Hargett v. Dodson

597 S.W.2d 151 | Ky. Ct. App. | 1979

597 S.W.2d 151 (1979)

Ronald W. HARGETT, Appellant,
v.
Sharon Kathleen DODSON and Charles G. Dodson, Appellees.
Sharon Kathleen DODSON and Charles G. Dodson, Cross-Appellants,
v.
Ronald W. HARGETT and State Farm Mutual Automobile Insurance Company, Cross-Appellees.

Court of Appeals of Kentucky.

July 27, 1979.

*152 William J. Rudloff, Harlin, Parker & Rudloff, Bowling Green, for Hargett.

G.D. Milliken, Jr., Bowling Green, for State Farm Ins. Co.

Michael A. Owsley, English, Lucas, Priest & Owsley, Bowling Green, for appellees and cross-appellant.

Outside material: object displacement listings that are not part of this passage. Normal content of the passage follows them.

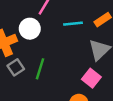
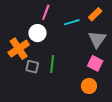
gray square: (16, 67) -> (32, 67), turned -32

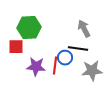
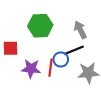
green hexagon: (29, 28) -> (40, 26), moved
black line: (78, 49) -> (74, 50), turned -30

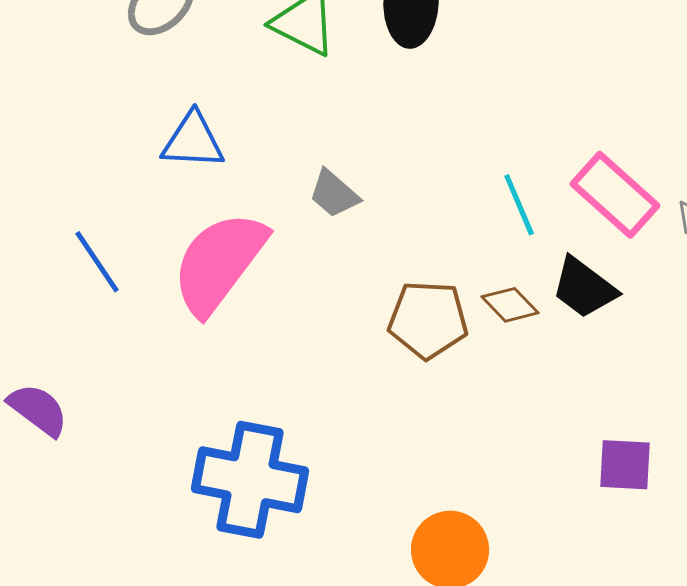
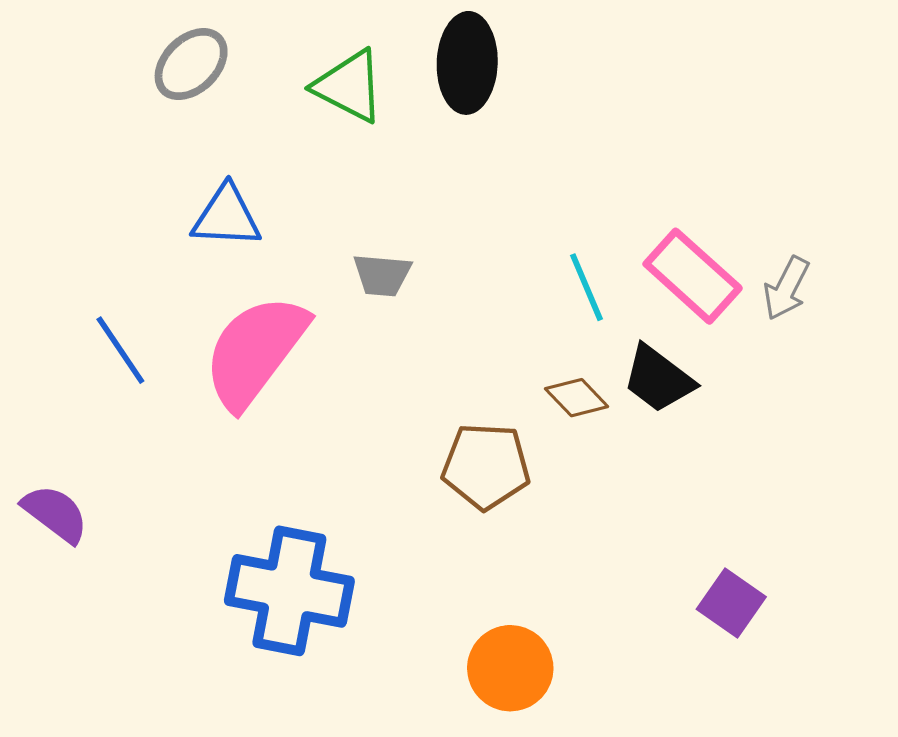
gray trapezoid: (334, 194) -> (382, 275), turned -36
brown pentagon: (428, 320) -> (486, 466), moved
purple square: (625, 465) -> (731, 603), moved, turned 32

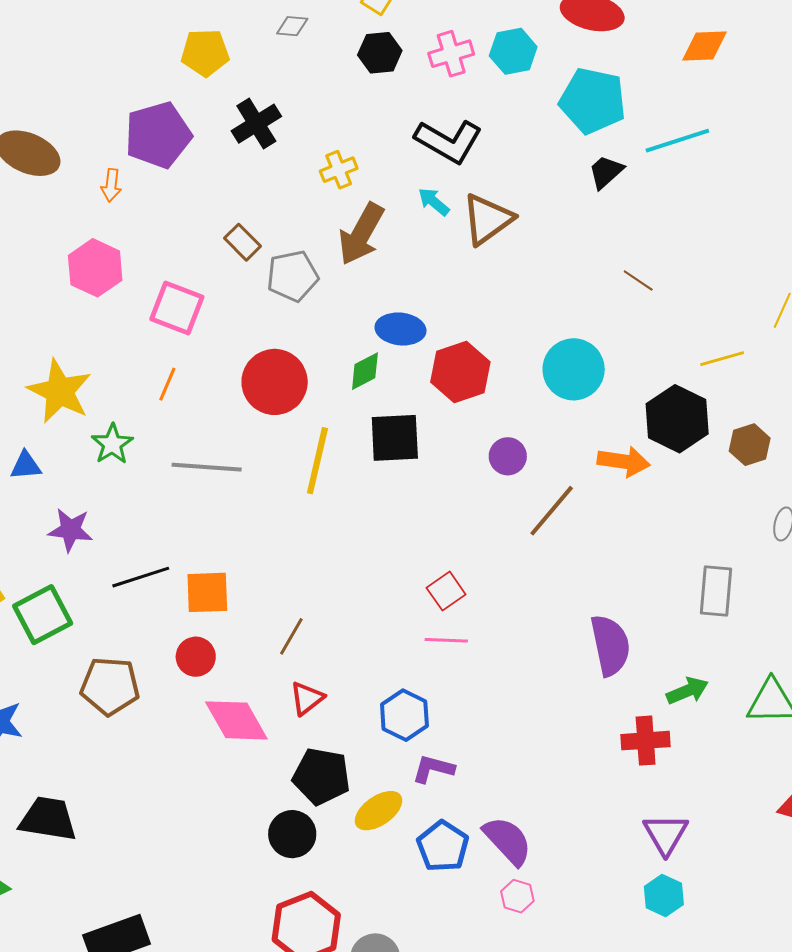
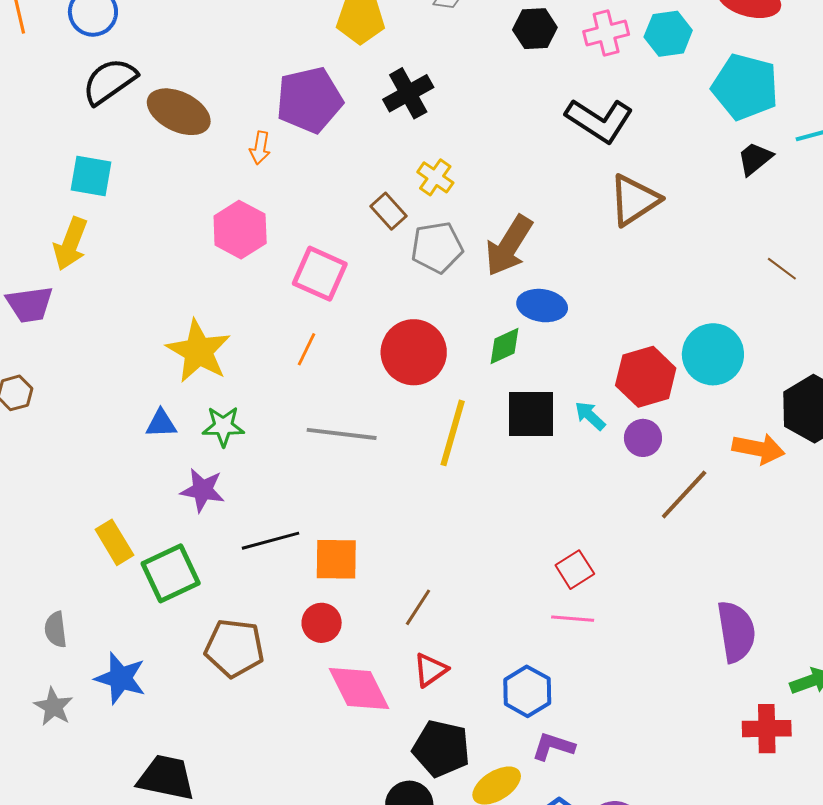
yellow cross: (339, 170) -> (435, 177), moved, turned -36
cyan arrow: (434, 202) -> (590, 416), moved
brown arrow: (361, 234) -> (509, 246), moved
red hexagon: (460, 372) -> (646, 377), moved
green star: (112, 444) -> (223, 426), moved, turned 30

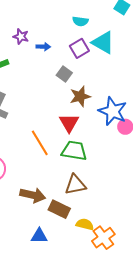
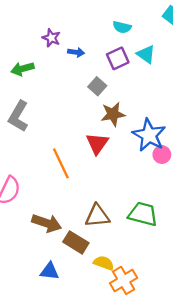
cyan triangle: (103, 42) -> (146, 54), size x0.7
green trapezoid: (74, 151) -> (143, 214), moved

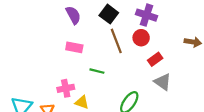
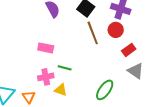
pink rectangle: (74, 47) -> (46, 48), moved
green line: (97, 71) -> (65, 68), moved

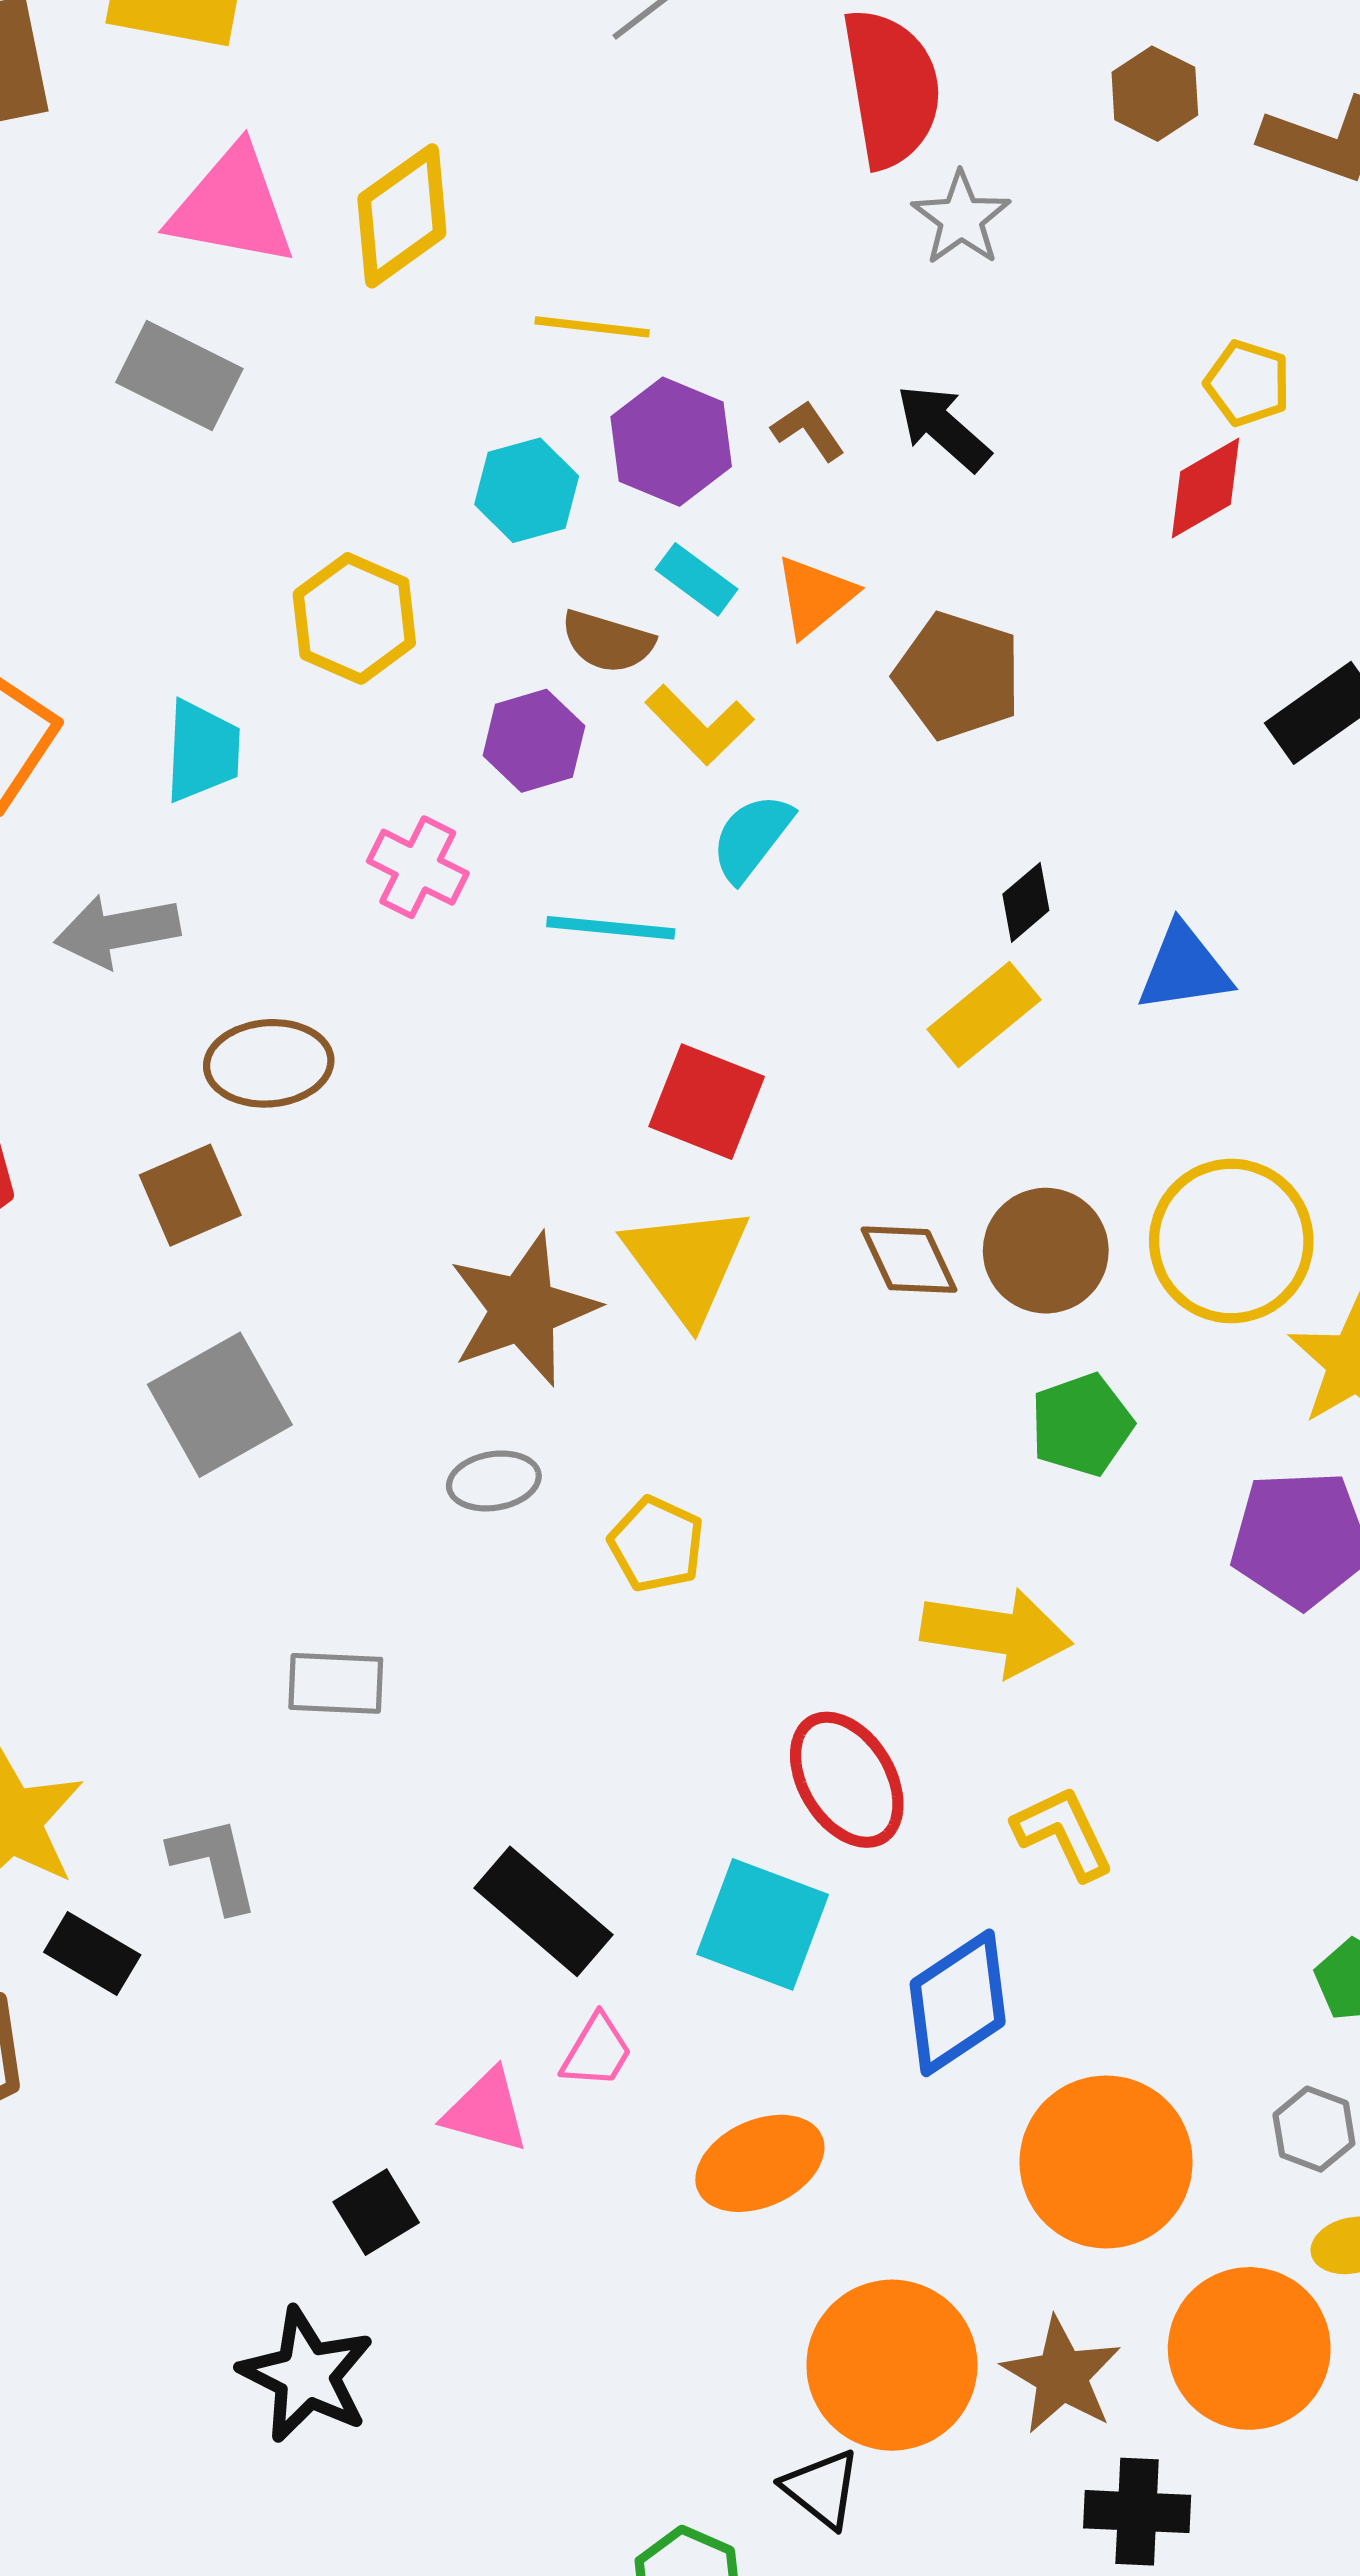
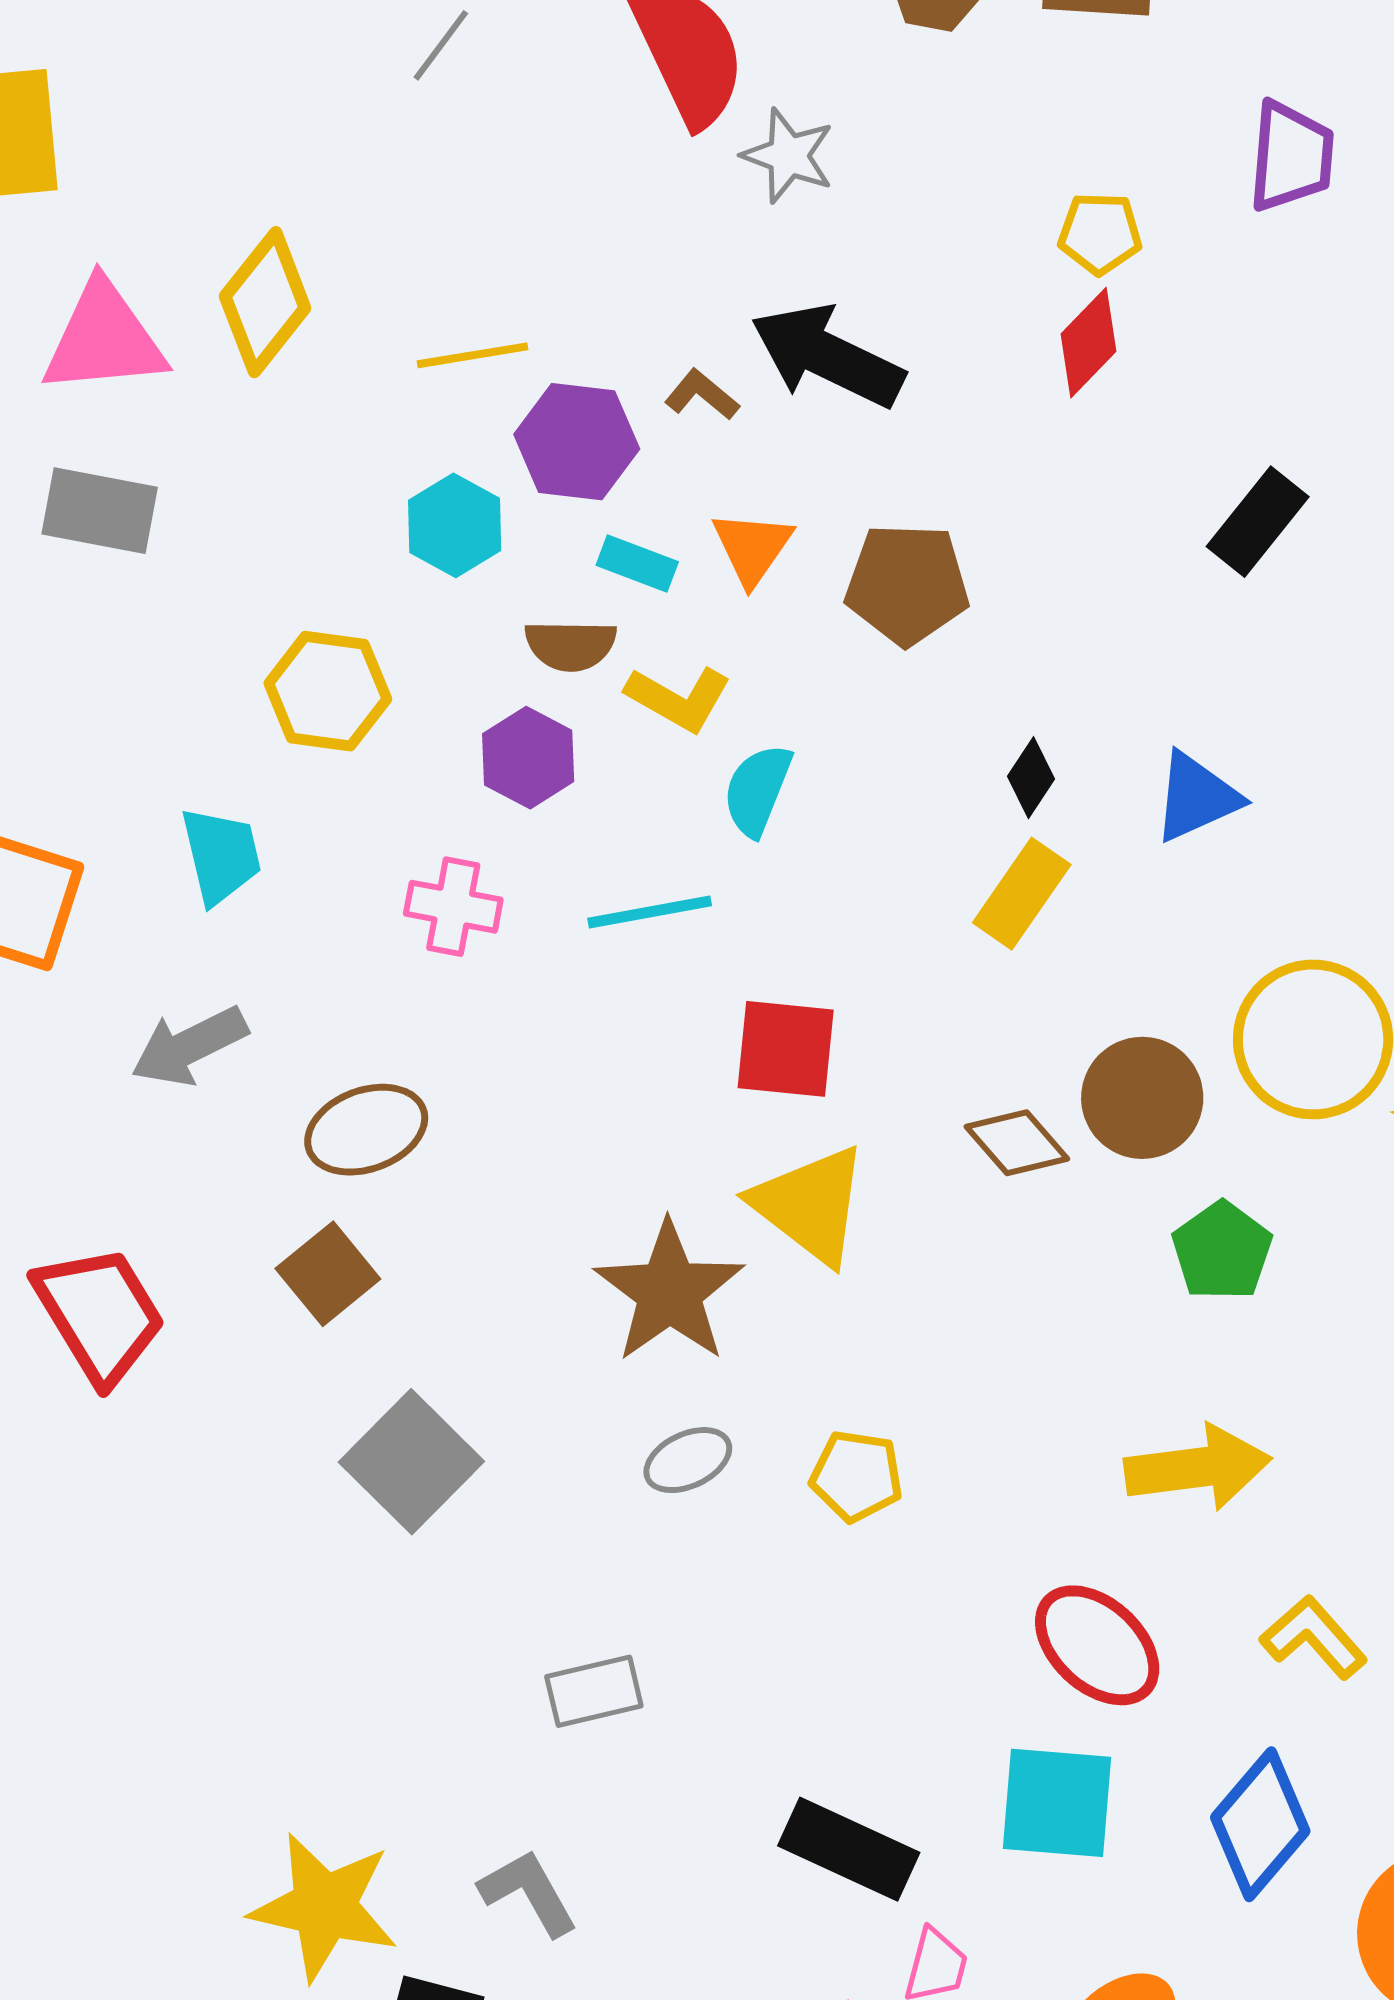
black arrow: (943, 428) -> (827, 356), size x1.5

Before COOPER, REYNOLDS and HOWERTON, JJ.

COOPER, Judge.

This is an automobile accident case. The defendant-appellant, Ronald Hargett, does not dispute his basic liability as established at trial. The single issue he raises in this appeal is that the trial court erred in refusing to allow him a credit or set-off against the judgment in the plaintiff's favor in the amount of $5,770.89, such sum being the amount paid to plaintiff-appellee, Sharon K. Dodson, in basic reparation benefits (medical expenses and lost wages) under the Kentucky No Fault Act; KRS 304.39-010 et seq.; by cross-appellee, State Farm Mutual Automobile Insurance Company. Ms. Dodson cross-appeals claiming that the jury acted impermissibly in failing to award her damages for permanent impairment of earning capacity in light of the evidence adduced on that issue at trial.

I

The credit or set-off issue undoubtedly came before the court in this case because of the somewhat unusual circumstance of State Farm being the insurer for both Dodson and Hargett. Pursuant to KRS 304.39-070(3), State Farm joined in the suit brought by Dodson against Hargett. Even though no answer to the intervening complaint was filed by Hargett, the insurance company took no default judgment. This was understandable as any judgment against Hargett would had to have been satisfied by State Farm. By suing Hargett, State Farm could be likened to a cat chasing its own tail; if it succeeded it would only bite itself.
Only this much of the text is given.